The larger the hii, the smaller the variance of the residuals ei for hii =1, σ2(ei)=0.
• Variance, Covariance of e
\begin{align*}
e-E(e)&=(I-H)Y(Y-X\beta )=(I-H)\varepsilon \\
E(\varepsilon \varepsilon ‘)&=V(\varepsilon )=I\sigma ^{2} \,\,\text{and} \,\, E(\varepsilon )=0\\
(I-H)’&=(I-H’)=(I-H)\\
V(e) & =  E\left[e-E(e_{i} )\right]\left[e-E(e_{i} )\right]^{{‘} } \\
& = (I-H)E(\varepsilon \varepsilon ‘)(I-H)’ \\
& = (I-H)I\sigma ^{2} (I-H)’ \\
& =(I-H)(I-H)I\sigma ^{2} =(I-H)\sigma ^{2}
\end{align*}V(ei) is given by the ith diagonal element 1-hii  and Cov(ei ,ej ) is given by the (i, j)th  element of −hij of the matrix (I-H)σ2.\begin{align*}
\rho _{ij} &=\frac{Cov(e_{i} ,e_{j} )}{\sqrt{V(e_{i} )V(e_{j} )} } \\
&=\frac{-h_{ij} }{\sqrt{(1-h_{ii} )(1-h_{jj} )} }\\
SS(b) & = SS({\rm all\; parameter)=}b’X’Y \\
& = \hat{Y}’Y=Y’H’Y=Y’HY=Y’H^{2} Y=\hat{Y}’\hat{Y}
\end{align*}The average $V(\hat{Y}_{i} )$ to all data points is
\begin{align*}
\sum _{i=1}^{n}\frac{V(\hat{Y}_{i} )}{n} &=\frac{trace(H\sigma ^{2} )}{n}=\frac{p\sigma ^{2} }{n} \\
\hat{Y}_{i} &=h_{ii} Y_{i} +\sum _{j\ne 1}h_{ij} Y_{j}
\end{align*}

## Role of Hat Matrix in Regression Diagnostic

### Internally Studentized Residuals

$V(e_i)=(1-h_{ii}\sigma^2$ where σ2 is estimated by s2

i.e. $s^{2} =\frac{e’e}{n-p} =\frac{\Sigma e_{i}^{2} }{n-p}$  (RMS)
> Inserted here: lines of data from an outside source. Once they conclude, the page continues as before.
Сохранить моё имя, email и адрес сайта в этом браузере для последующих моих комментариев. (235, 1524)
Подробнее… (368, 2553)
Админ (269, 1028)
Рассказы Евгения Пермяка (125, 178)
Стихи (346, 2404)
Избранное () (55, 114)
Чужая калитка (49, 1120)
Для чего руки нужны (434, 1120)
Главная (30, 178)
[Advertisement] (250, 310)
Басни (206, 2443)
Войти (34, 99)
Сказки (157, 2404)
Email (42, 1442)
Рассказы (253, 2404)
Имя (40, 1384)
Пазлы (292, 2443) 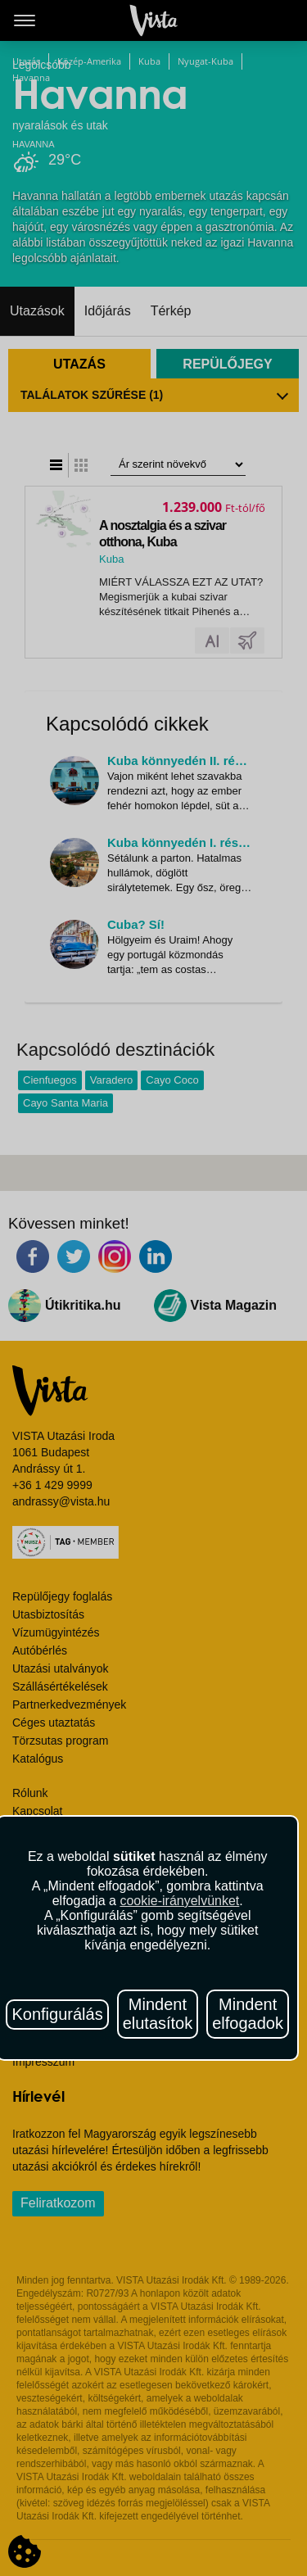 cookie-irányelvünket (179, 1901)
we can studentized the residual as $s_{i} =\frac{e_{i} }{s\sqrt{(1-h_{ii} )} }$

These studentized residuals are said to be internally studentized because s has within it ei itself.

### Extra Sum of Squares attributable to $e_i$

\begin{align*}
e&=(1-H)Y\\
e_{i} &=-h_{i1} Y_{1} -h_{i2} Y_{2} -\cdots +(1-h_{ii} )Y_{i} -h_{in} Y_{n} =c’Y\\
c’&=(-h_{i1} ,-h_{i2} ,\cdots ,(1-h_{ii} )\cdots -h_{in} )\\
c’c&=\sum _{i=1}^{n}h_{i1}^{2}  +(1-2h_{ii} )=(1-h_{ii} )\\
SS(e_{i})&=\frac{e_{i}^{2} }{(1-h_{ii} )}\\
S_{(i)}^{2}&=\frac{(n-p)s^{2} -\frac{e_{i}^{2}}{e_{i}^{2}  (1-h_{ii} )}}{n-p-1}
\end{align*}
provides an estimate of σ2 after deletion of the contribution of ei.

### Externally Studentized Residuals

$t_{i} =\frac{e_{i} }{s(i)\sqrt{(1-h_{ii} )} }$ are externally studentized residuals. Here if ei is large, it is thrown into emphases even more by the fact that si has excluded it. The ti follows a tn-p-1 distribution under the usual normality of errors assumptions.